**WORK TASK**
Reproduce only the lines from the line containing "المليارديرات، رغم ما يحرزه النساء" to the end of the entries below, including both of those lines.
═════ DATA FOR PROCESSING
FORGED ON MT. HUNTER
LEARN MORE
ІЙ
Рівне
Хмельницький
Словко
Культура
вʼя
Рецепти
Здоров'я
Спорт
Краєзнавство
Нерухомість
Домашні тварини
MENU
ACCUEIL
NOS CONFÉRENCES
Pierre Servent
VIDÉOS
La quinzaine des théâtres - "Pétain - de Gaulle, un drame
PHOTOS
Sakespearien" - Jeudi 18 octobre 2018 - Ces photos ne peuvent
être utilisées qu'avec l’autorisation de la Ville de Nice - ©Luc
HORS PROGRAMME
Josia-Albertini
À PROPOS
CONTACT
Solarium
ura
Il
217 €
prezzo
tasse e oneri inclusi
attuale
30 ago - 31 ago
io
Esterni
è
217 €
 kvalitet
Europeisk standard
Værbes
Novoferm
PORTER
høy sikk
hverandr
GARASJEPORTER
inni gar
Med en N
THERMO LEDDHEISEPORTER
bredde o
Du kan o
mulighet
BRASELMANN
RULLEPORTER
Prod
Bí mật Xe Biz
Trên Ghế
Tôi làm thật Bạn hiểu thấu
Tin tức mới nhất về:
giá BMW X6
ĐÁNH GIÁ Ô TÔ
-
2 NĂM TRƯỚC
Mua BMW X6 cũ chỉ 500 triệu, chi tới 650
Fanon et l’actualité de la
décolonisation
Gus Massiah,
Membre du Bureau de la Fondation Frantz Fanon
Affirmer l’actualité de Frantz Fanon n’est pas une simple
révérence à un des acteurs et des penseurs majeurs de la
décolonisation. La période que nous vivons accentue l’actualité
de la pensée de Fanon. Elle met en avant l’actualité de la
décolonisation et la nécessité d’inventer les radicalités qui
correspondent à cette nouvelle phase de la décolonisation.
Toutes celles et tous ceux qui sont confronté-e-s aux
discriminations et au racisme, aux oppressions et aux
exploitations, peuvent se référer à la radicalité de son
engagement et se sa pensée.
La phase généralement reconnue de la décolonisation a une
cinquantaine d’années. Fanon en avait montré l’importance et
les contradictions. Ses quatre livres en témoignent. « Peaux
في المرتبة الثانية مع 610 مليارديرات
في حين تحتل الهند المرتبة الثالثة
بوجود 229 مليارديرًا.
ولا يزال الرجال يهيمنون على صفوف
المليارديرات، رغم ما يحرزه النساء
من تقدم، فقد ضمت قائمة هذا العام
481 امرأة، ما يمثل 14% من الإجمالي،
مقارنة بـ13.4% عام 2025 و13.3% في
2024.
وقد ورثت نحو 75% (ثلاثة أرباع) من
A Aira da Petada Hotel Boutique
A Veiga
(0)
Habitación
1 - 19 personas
══════════
**WRITTEN SOLUTION**
المليارديرات، رغم ما يحرزه النساء
من تقدم، فقد ضمت قائمة هذا العام
481 امرأة، ما يمثل 14% من الإجمالي،
مقارنة بـ13.4% عام 2025 و13.3% في
2024.
وقد ورثت نحو 75% (ثلاثة أرباع) من
A Aira da Petada Hotel Boutique
A Veiga
(0)
Habitación
1 - 19 personas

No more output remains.